Enforcement note for the first slice:
- The `agent_browser` guarantee is primarily an instruction-contract guarantee in slice one.
- If allowed-tool shaping can narrow the exposed tool set for a matched scene without destabilizing existing behavior, that is a valid enhancement, but it is not required for the first slice.
- The minimum guaranteed behavior for slice one is strong scene-specific prompt injection plus preservation of the rule that the model must not invent collected business data.
## Browser Execution Contract
This requirement is non-negotiable for both dispatch modes:
- scene skills must execute like the Zhihu flow in the sense that the final business action is performed through browser-internal methods
- scene skills must not devolve into text-only pseudo execution
- direct mode and agent mode both reuse the existing browser-backed skill execution path
Concretely, the final path for scene skill execution should remain compatible with:
- `BrowserScriptSkillTool`
- browser backend invocation
- browser-side `Eval` / browser action execution semantics
## Error Handling
- **Scene metadata missing or invalid:** skip that scene and continue with normal runtime behavior.
- **Scene matched but skill/tool unavailable:** do not crash; log enough context for diagnosis and fall back safely.
- **Browser surface unavailable:** disable scene browser routing for that turn and fall back to current non-scene behavior.
- **Tool execution fails in `agent_browser` mode:** allow existing fallback prompt behavior to continue, but preserve the rule that the model cannot invent collected data.
- **Tool execution fails in `direct_browser` mode:** return a concise execution failure instead of pretending collection succeeded.
## Extensibility Rules
This slice should be built so future scene additions only need:
- a new scene metadata file under the staged scene path
- a matching skill package/tool
- a dispatch-mode declaration/policy
- optional aliases if the natural-language names are not sufficiently explicit
Avoid these anti-patterns:
- per-scene `if user said X then do Y` branches scattered across runtime files
- duplicating browser execution code for each scene
- binding future scenes to Zhihu-specific assumptions
## Testing Strategy
### Scene registry tests
- load valid metadata for `fault-details-report`
- load valid metadata for `95598-repair-city-dispatch`
- ignore broken/missing scene files safely
### Matching tests
- instruction variants match `fault-details-report`
- instruction variants match `95598-repair-city-dispatch`
- unrelated instructions do not match
### Instruction-building tests
- `agent_browser` scene injects the required browser-first scene contract
- unmatched instructions do not gain scene-specific constraints
- Zhihu-specific instruction behavior remains unchanged
### Tool exposure tests
- staged skills from the moved path are loaded into runtime
- browser-backed tool names include:
- `fault-details-report.collect_fault_details`
- `95598-repair-city-dispatch.collect_repair_orders`
### Direct execution tests
- `fault-details-report` direct route invokes the browser-backed tool path rather than bypassing the browser layer
- direct route returns failure cleanly when tool execution fails
## Recommended First Implementation Slice
1. Add a tiny scene metadata loader and dispatch-mode policy module.
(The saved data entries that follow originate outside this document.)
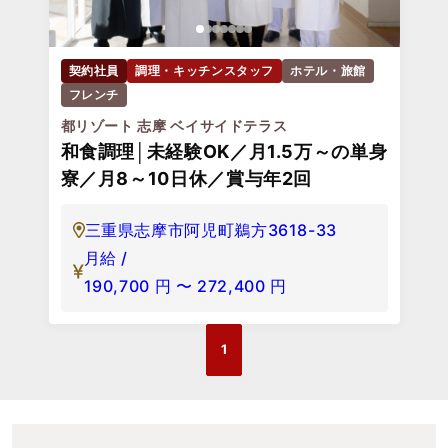
契約社員
調理・キッチンスタッフ
ホテル・旅館
フレンチ
都リゾート 志摩 ベイサイドテラス
和食調理│未経験OK／月1.5万～の単身
寮／月8～10日休／賞与年2回
三重県志摩市阿児町鵜方3618-33
月給 /
190,700
円
〜
272,400
円
1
2. Extend runtime path resolution so the moved staged skills/scenes are visible.
3. Add deterministic scene matching for the two initial scenes.
4. Implement `agent_browser` instruction injection for `95598-repair-city-dispatch`.
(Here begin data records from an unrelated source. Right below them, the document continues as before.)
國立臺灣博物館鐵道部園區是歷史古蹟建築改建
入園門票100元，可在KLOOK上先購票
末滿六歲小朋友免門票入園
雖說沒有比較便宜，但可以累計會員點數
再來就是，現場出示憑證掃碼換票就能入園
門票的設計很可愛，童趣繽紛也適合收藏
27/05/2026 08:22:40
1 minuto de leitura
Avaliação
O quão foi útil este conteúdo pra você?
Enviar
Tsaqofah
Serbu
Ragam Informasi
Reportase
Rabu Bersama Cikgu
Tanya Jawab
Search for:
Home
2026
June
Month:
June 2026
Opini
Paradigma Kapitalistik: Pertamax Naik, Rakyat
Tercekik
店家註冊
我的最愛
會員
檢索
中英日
5. Implement `direct_browser` execution for `fault-details-report` using the browser-backed skill path.
6. Add focused tests for matching, loading, tool exposure, and direct-vs-agent behavior.
## Open Design Constraint Captured From Discussion
The user explicitly requires the following combined behavior:
- support both kinds of scene execution in the same architecture
- one initial scene should be able to execute without the model
- one initial scene should execute through the model
- both must still use browser-internal execution methods like the Zhihu path
- the design must stay extensible because more staged skills may be added under the same path later
This design is built around those exact constraints.